Time to break the fat cats’ cartel

A few months ago I appeared on a panel organised by a leading firm of pay consultants, Hewitt New Bridge.

Text settings
Comments

A few months ago I appeared on a panel organised by a leading firm of pay consultants, Hewitt New Bridge. The audience, in the City, was packed with ‘human resources’ directors, pay experts and members of ‘remuneration committees’ — the directors who set pay in leading public companies — among whom there was broad acceptance that the current ‘Great Recession’ might require some kind of temporary pay restraint.

But when I suggested that remuneration committees were lazy, easily bullied by powerful chief executives (such as former Royal Bank of Scotland boss Sir Fred Goodwin) and too often cosy cartels where directors engaged in mutual back-scratching, the room erupted. The culture of large annual boardroom pay-and-bonus boosts has become so entrenched that members of the high-pay oligopoly simply don’t get it.

Instead of acting as protectors of shareholders’ interests, pay panels have become captives of the managers and slaves to globalisation. In much the same way that Britain imported subprime mortgages, securitisation and exotic debt instruments from Wall Street, so remuneration committees have adopted destabilising policies from across the Atlantic.
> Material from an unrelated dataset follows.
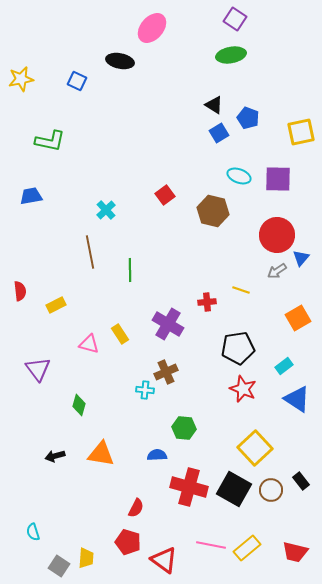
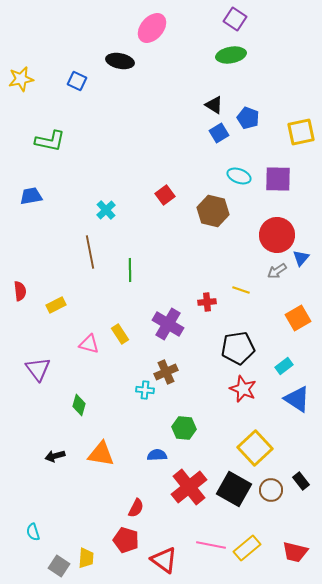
red cross at (189, 487): rotated 36 degrees clockwise
red pentagon at (128, 542): moved 2 px left, 2 px up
As British-based businesses have become more international in their recruitment, they have gradually joined the American cult of the plenipotentiary chief executive. American bosses have become ever richer in comparison with their workforces. In 1980, they earned an average of 42 times the wage of shopfloor workers. By 2007, this had risen to 344 times. Average pay among top US executives rose to $13.3 million per annum.

Such high rewards in America are regularly used by UK pay committees to justify increasingly lavish signing-on fees, salaries and bonuses. Boardroom rewards have been on the up escalator: a Guardian survey this week found that FTSE100 directors’ pay rose 10 per cent last year while their companies’ profits and market valuations slumped by almost a third.

But at last there are signs that previously supine investors, who failed to challenge the spurious justifications of remuneration committees, are not going to take it any more. Revolts against ‘fat cat’ pay have turned routine annual general meetings into battlegrounds where activist investors exercise their democratic rights. The most significant of these rebellions took place at Royal Dutch Shell — the sort of all-powerful corporation that thinks it can make its own rules. At the company’s AGM in the Hague in May, shareholders representing 59 per cent of the stock voted down the group’s remuneration report. This followed the decision by the pay committee to award five senior directors ‘discretionary’ bonuses despite failure to meet performance targets. Departing chief executive Jeroen van der Veer (the boss who cleaned up Shell after a scandal over its accounting for oil reserves) received a 58 per cent pay rise, bringing his package to £9 million.

The disdain for the Shell board was palpable. One major shareholder, the Scottish insurer Standard Life, sent its governance guru Guy Jubb to the Hague to launch his criticism from the floor of the meeting, a highly unusual occurrence. Most of the venom was directed at the chair of the remuneration committee, former Reuters boss Sir Peter Job. Perhaps this should not be a great surprise. In recent years Reuters (now Thomson-Reuters) has been among the more generous payers of bonuses in the FTSE100, despite some underwhelming performances. Last week Job paid the price for the failure of the Shell pay committee to reflect the mood of shareholders when he lost his job in a boardroom shake-up.

And it will come as no surprise that Bob Scott, head of the pay committee at Royal Bank of Scotland, was among the first to go in the clear-out at the part-state-owned bank. It was Scott (former boss of insurer Aviva), along with chairman Sir Tom McKillop, who awarded Sir Fred Goodwin his famous £703,000-a-year pension — since negotiated down by the new RBS chair, Sir Philip Hampton.

Another non-executive director losing her pay scrutiny job is the ubiquitous Lady (Louise) Patten, spouse of former Tory minister Lord Patten, who was ousted from Marks & Spencer’s pay panel and replaced by National Grid heavyweight Steven Holliday. Patten’s CV includes directorships of Somerfield, GUS and Bradford & Bingley. This and her background in consulting at Bain & Co seem to have failed to provide her with the political antennae to protect her chairman Sir Stuart Rose from shareholder wrath over his bonus promises.

A pattern (forgive the pun) has been set. Other pay committee chairmen in the firing line could include Jonathan Dawson at Next (where performance targets were quietly halved), DeAnne Julius at BP and Kate Nealon at Cable & Wireless, where the awards are in telephone numbers. The quiet complacency of one of the most exclusive clubs in Britain is finally being shattered.